• MANIAC

    MATEYEVIC

  • Maniac

    Maniac is a three-track EP released on June 9th, 2018, expanding the early foundation of MATEYEVIC’s work. If Psycho was an inward glance — raw survival carved out of solitude — Maniac looks outward, louder and more confrontational, carrying the same scars but showing them in the light. The record dwells on absence, broken ties, and the resolve to step beyond repetition, turning grief and exhaustion into sharp-edged clarity.

    The EP begins with “A Place Without You”, a song of release disguised as heartbreak. Its verses trace the collapse of promises “turned to stone” and nights filled with “the same old set of lies,” but instead of surrendering, the track insists on escape. The chorus — “I want to find a place without you” — repeats like a vow, hammering independence into being. What could have been a lament becomes instead a statement of freedom, setting the tone for what follows.

    From there, “Papa” reaches deeper, into a silence that never left. It is an address to an absent father, spoken half as confession, half as ritual. “I called, but not out loud / I searched, but not in crowds” — words that circle the wound without resolving it. The track lingers in that paradox where absence still haunts like presence, where loss continues to shape the nights. Its refrain does not break open; it drifts, heavy and unsettled, like a shadow that refuses to move.

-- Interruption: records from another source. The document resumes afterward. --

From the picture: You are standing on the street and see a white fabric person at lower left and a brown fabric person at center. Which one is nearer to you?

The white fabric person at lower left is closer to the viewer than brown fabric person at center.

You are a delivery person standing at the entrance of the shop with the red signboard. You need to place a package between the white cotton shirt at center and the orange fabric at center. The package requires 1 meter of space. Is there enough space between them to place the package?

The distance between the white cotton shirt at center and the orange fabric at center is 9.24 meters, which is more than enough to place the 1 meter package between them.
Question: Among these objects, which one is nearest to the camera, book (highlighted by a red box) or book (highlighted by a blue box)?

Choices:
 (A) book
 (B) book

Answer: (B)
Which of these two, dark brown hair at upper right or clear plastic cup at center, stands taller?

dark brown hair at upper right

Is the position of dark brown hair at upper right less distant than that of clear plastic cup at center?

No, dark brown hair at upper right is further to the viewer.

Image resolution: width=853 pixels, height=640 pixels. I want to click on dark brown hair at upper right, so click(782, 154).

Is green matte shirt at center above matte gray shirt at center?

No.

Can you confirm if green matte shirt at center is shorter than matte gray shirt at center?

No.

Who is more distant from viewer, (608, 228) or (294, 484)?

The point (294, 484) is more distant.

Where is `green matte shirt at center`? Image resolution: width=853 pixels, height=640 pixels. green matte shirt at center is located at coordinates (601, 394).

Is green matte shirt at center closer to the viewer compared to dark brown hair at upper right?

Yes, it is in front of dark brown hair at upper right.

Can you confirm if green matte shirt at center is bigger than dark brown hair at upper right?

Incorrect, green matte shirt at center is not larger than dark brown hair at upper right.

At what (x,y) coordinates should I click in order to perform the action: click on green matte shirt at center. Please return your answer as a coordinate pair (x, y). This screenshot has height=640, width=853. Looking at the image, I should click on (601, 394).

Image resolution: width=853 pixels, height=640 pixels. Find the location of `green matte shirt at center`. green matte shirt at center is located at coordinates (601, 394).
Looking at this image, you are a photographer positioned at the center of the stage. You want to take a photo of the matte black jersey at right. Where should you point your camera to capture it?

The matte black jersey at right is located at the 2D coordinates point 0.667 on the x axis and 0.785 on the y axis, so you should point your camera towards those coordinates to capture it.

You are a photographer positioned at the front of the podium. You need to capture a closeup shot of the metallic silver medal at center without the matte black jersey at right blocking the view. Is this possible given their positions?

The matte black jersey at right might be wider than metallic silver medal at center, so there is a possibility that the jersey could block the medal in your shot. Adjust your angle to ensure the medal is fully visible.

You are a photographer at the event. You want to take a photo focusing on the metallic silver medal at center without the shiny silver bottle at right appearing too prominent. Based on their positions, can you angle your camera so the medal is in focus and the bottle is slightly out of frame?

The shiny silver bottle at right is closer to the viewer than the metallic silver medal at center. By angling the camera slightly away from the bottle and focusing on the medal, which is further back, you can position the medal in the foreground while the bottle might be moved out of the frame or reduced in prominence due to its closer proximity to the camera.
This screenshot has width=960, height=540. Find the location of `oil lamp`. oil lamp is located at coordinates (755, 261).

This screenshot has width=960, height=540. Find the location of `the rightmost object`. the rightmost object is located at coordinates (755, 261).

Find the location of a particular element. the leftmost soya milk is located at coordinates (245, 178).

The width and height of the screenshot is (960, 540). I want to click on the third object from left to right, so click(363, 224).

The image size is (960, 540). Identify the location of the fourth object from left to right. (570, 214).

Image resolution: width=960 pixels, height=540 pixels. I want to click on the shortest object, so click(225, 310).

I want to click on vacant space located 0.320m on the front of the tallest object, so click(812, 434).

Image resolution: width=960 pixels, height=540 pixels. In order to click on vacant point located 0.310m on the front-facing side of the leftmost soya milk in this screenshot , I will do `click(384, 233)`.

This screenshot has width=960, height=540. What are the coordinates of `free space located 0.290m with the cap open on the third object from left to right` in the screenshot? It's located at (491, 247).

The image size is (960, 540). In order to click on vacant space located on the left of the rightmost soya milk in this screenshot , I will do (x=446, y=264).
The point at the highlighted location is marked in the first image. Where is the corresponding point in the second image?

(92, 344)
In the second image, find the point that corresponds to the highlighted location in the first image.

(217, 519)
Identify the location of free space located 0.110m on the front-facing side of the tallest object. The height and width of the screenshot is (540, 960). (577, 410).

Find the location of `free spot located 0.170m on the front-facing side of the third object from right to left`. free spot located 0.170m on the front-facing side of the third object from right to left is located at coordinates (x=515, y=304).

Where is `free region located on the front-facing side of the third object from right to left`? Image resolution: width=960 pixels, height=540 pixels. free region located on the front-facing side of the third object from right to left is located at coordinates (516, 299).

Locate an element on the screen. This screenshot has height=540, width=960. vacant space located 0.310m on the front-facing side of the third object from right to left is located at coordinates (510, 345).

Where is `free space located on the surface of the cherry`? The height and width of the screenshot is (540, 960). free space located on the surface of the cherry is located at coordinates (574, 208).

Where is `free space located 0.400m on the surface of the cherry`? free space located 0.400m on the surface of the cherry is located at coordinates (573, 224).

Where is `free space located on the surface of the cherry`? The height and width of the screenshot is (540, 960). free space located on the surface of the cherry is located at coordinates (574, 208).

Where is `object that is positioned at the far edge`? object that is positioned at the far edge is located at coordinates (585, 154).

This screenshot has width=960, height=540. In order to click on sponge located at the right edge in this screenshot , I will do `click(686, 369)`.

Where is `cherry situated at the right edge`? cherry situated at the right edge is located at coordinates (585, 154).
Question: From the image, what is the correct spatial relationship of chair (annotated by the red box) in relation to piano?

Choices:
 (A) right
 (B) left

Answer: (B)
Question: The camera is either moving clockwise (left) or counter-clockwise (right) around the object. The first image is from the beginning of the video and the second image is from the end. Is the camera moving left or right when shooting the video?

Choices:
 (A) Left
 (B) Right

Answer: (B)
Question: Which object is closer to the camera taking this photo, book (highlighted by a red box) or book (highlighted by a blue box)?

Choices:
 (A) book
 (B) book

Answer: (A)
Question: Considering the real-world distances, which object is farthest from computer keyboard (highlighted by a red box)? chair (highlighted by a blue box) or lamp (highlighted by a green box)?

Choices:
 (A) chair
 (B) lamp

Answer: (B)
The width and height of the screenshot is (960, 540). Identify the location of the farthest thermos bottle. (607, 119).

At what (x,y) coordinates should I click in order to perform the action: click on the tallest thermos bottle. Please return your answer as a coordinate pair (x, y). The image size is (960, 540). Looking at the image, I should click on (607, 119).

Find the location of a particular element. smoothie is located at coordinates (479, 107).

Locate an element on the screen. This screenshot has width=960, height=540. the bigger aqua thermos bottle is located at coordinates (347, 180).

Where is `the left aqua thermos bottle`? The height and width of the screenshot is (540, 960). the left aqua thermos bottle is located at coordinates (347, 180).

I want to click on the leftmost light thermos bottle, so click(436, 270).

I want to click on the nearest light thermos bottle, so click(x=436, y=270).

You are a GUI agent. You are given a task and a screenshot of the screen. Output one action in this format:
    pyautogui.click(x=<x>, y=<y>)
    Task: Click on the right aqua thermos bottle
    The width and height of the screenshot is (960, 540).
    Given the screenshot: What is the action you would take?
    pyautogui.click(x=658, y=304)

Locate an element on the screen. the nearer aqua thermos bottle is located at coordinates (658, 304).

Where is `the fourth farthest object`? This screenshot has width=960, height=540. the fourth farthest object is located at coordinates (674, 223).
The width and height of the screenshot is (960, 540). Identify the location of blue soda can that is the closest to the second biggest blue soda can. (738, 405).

    The closing track, “I Won’t Repeat”, gathers the exhaustion of cycles and brings it to an end. It is the longest and most resolute piece on the record, admitting the weight of everything tried and lost: “I’m out of lines, nothing new to say we haven’t said a hundred times.” Yet within its fatigue lies renewal, a choice to stop replaying the same mistakes and begin again, “teaching myself a different hope.” By the time the chorus declares “That’s why I won’t repeat,” the refusal feels not bitter but liberated, a boundary drawn with finality.

    Taken together, the three songs form an answer to Psycho’s first statement. Where that record embraced solitude as strength, Maniac confronts the ties that wound and chooses not to carry them forward. It is not polished or reconciled, but it is sharper, more defiant — a voice that refuses silence, insists on survival, and claims power in the act of not turning back.